DATASET CONTENT:
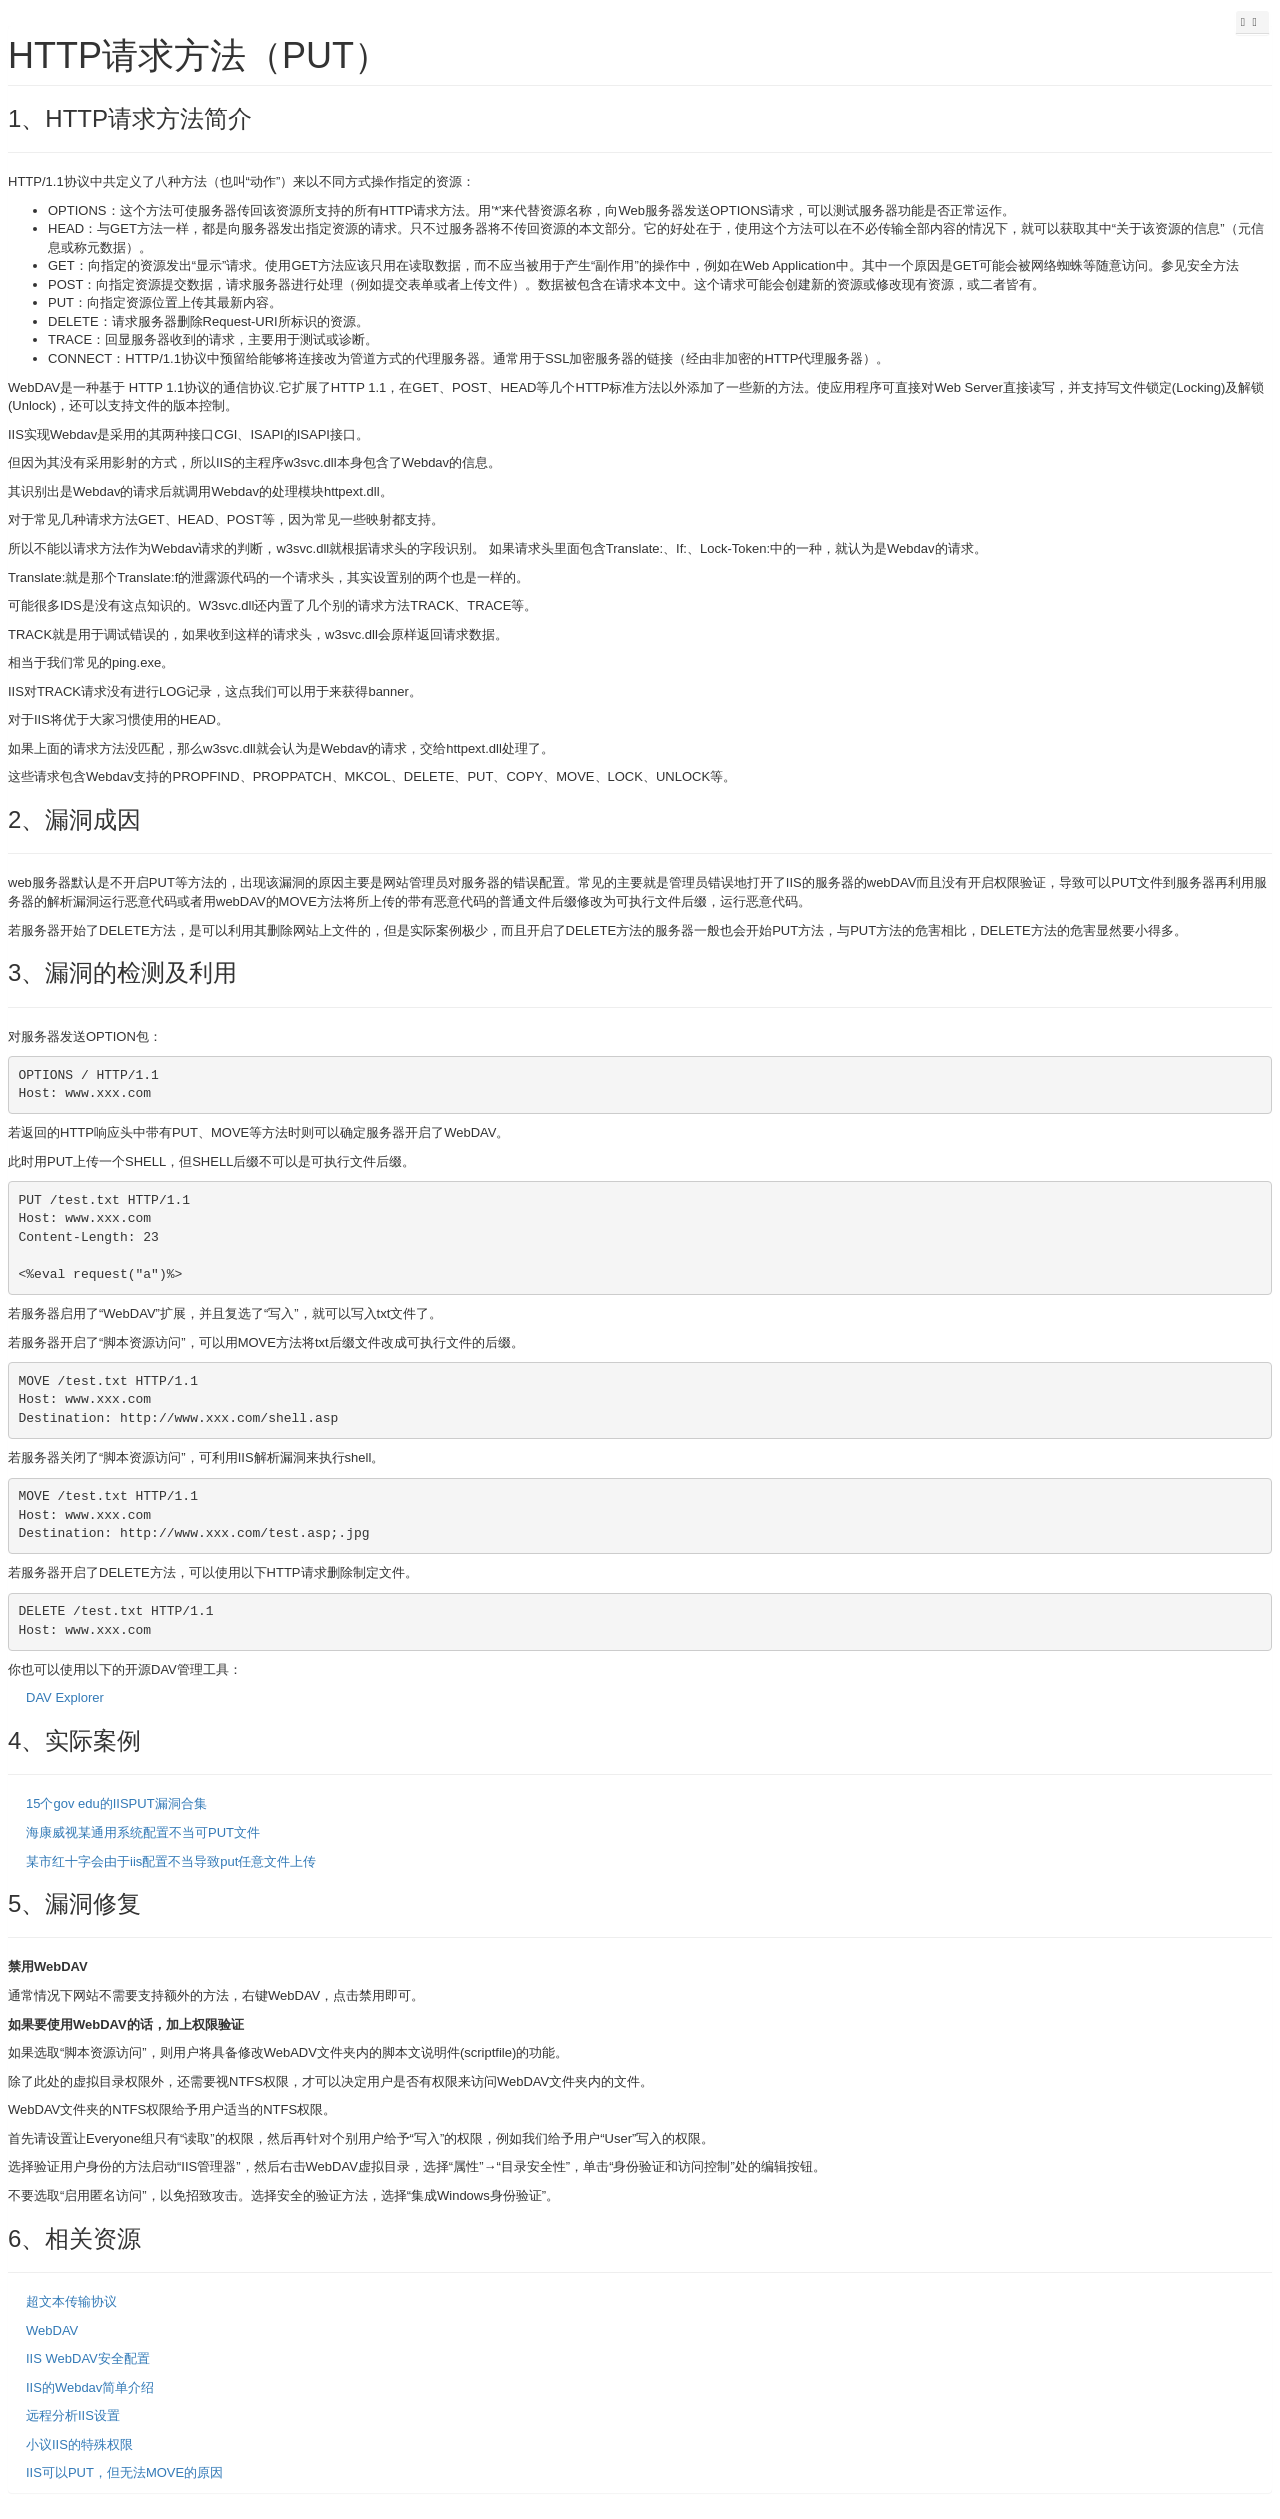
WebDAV (52, 2330)
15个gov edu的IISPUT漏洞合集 (116, 1803)
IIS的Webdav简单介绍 (90, 2387)
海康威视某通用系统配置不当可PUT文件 (143, 1832)
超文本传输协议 (71, 2301)
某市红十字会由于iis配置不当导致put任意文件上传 (171, 1861)
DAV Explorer (65, 1697)
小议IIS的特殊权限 (79, 2444)
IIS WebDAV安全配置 (88, 2358)
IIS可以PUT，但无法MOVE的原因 (124, 2472)
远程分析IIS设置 (73, 2415)
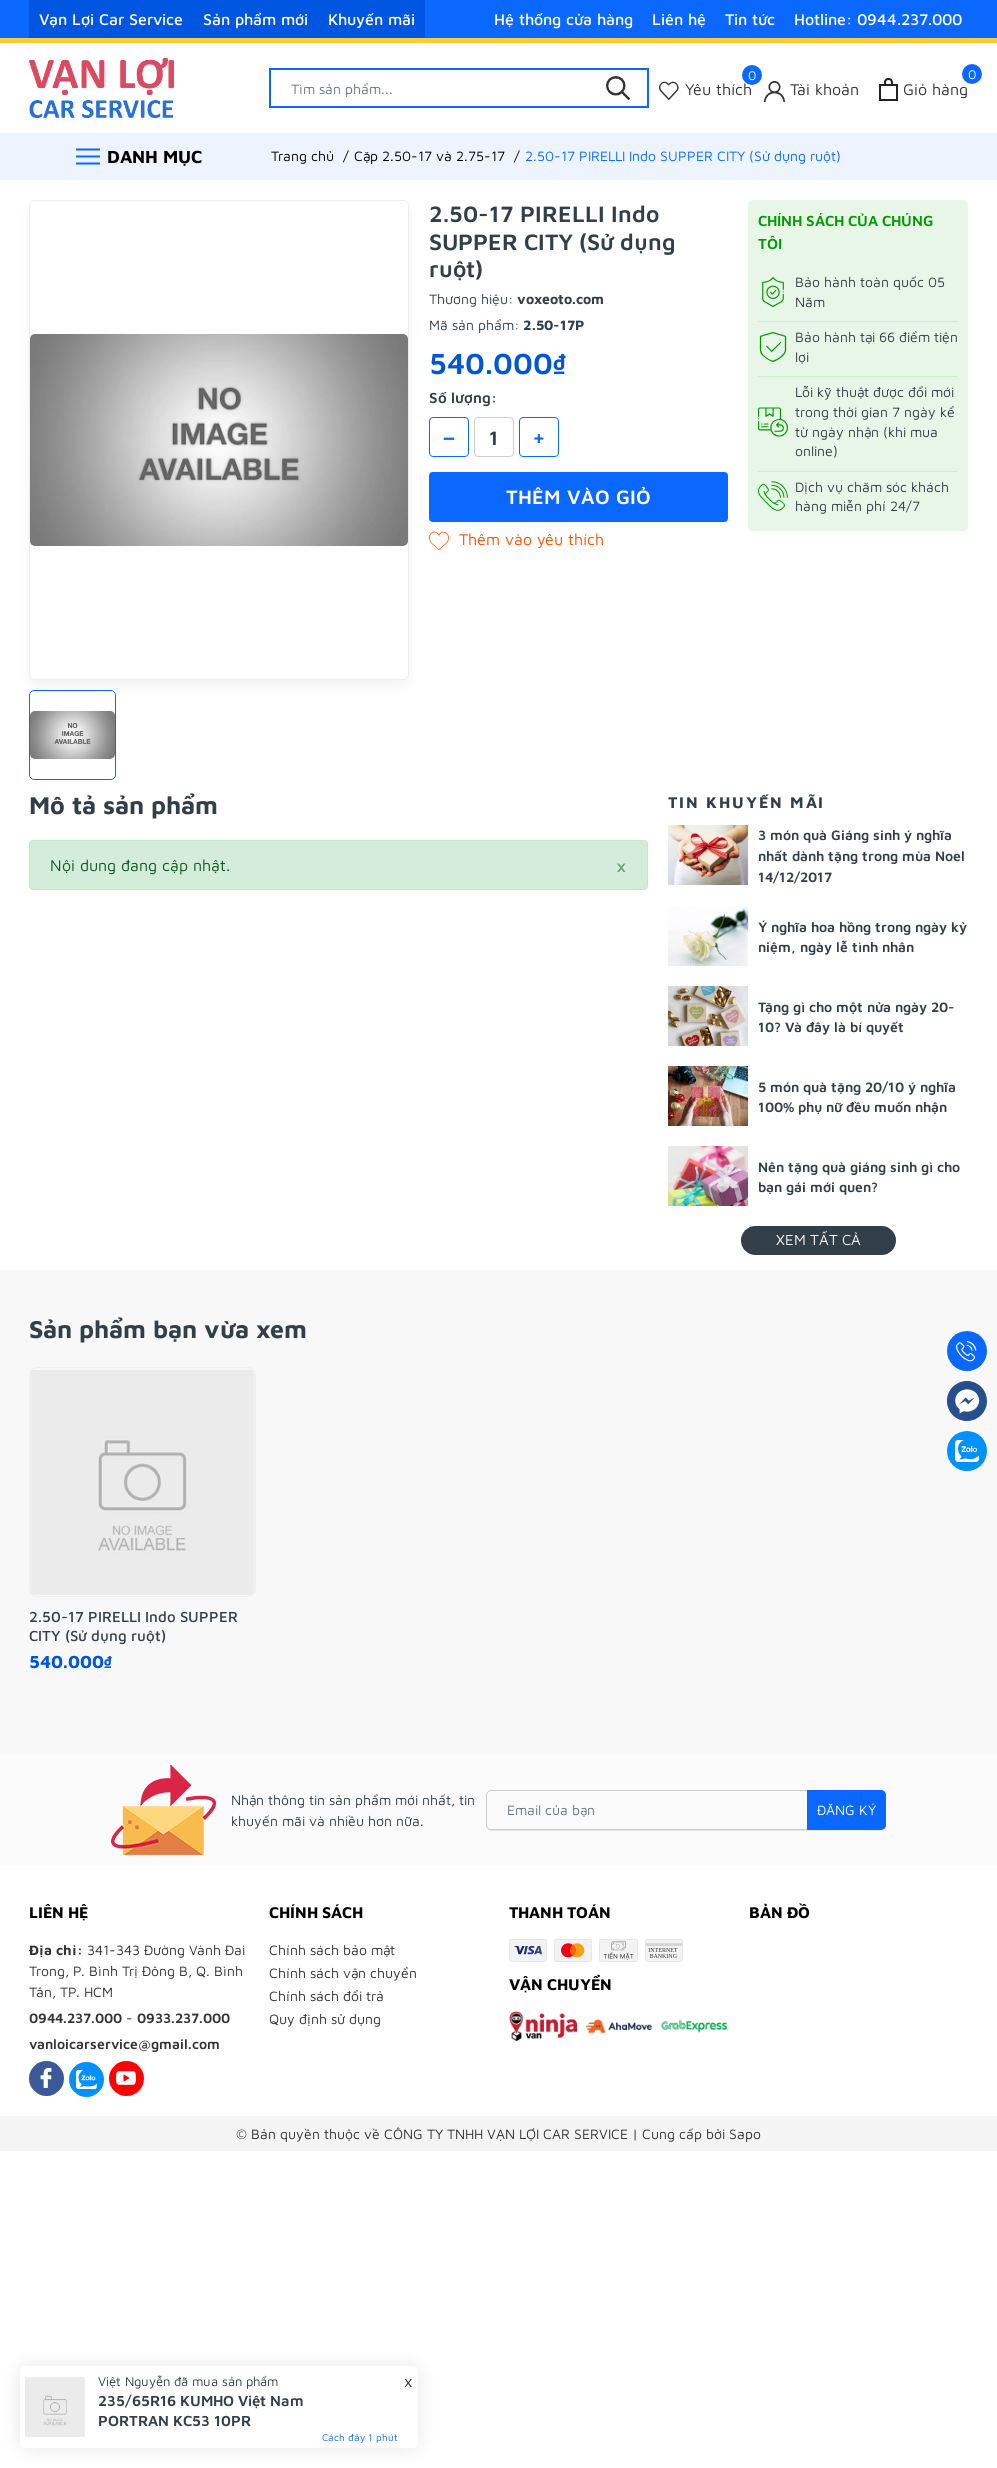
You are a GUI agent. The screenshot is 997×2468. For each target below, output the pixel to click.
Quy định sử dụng (325, 2018)
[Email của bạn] (686, 1810)
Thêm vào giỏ (578, 496)
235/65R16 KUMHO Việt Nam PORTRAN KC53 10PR (201, 2410)
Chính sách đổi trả (326, 1995)
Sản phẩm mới (255, 19)
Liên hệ (679, 19)
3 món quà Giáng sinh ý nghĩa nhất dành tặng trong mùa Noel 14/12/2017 (861, 855)
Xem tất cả (818, 1239)
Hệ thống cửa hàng (563, 19)
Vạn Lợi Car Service (111, 19)
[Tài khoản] (811, 89)
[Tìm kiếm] (619, 88)
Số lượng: (463, 397)
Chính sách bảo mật (332, 1949)
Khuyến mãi (371, 19)
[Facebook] (46, 2078)
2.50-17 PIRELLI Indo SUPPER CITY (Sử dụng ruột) (133, 1626)
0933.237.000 (183, 2017)
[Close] (621, 865)
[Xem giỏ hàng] (923, 89)
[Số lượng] (494, 437)
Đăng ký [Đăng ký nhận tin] (846, 1809)
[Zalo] (86, 2078)
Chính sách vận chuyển (343, 1972)
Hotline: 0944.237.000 (878, 19)
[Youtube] (126, 2078)
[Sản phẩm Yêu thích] (705, 89)
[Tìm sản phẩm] (459, 88)
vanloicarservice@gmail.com (124, 2043)
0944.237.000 (75, 2017)
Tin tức (750, 19)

TASK DETAILS: Leaving the pictures out, transcribe the entries above exactly as written.

EXERCISE RESULT:
WebDAV (52, 2330)
15个gov edu的IISPUT漏洞合集 (116, 1803)
IIS的Webdav简单介绍 (90, 2387)
海康威视某通用系统配置不当可PUT文件 (143, 1832)
超文本传输协议 (71, 2301)
某市红十字会由于iis配置不当导致put任意文件上传 (171, 1861)
DAV Explorer (65, 1697)
小议IIS的特殊权限 (79, 2444)
IIS WebDAV安全配置 (88, 2358)
IIS可以PUT，但无法MOVE的原因 (124, 2472)
远程分析IIS设置 (73, 2415)
You are a GUI agent. The screenshot is 997×2468. For each target below, output the pixel to click.
Quy định sử dụng (325, 2018)
[Email của bạn] (686, 1810)
Thêm vào giỏ (578, 496)
235/65R16 KUMHO Việt Nam PORTRAN KC53 10PR (201, 2410)
Chính sách đổi trả (326, 1995)
Sản phẩm mới (255, 19)
Liên hệ (679, 19)
3 món quà Giáng sinh ý nghĩa nhất dành tặng trong mùa Noel 14/12/2017 (861, 855)
Xem tất cả (818, 1239)
Hệ thống cửa hàng (563, 19)
Vạn Lợi Car Service (111, 19)
[Tài khoản] (811, 89)
[Tìm kiếm] (619, 88)
Số lượng: (463, 397)
Chính sách bảo mật (332, 1949)
Khuyến mãi (371, 19)
[Facebook] (46, 2078)
2.50-17 PIRELLI Indo SUPPER CITY (Sử dụng ruột) (133, 1626)
0933.237.000 (183, 2017)
[Close] (621, 865)
[Xem giỏ hàng] (923, 89)
[Số lượng] (494, 437)
Đăng ký [Đăng ký nhận tin] (846, 1809)
[Zalo] (86, 2078)
Chính sách vận chuyển (343, 1972)
Hotline: 0944.237.000 (878, 19)
[Youtube] (126, 2078)
[Sản phẩm Yêu thích] (705, 89)
[Tìm sản phẩm] (459, 88)
vanloicarservice@gmail.com (124, 2043)
0944.237.000 (75, 2017)
Tin tức (750, 19)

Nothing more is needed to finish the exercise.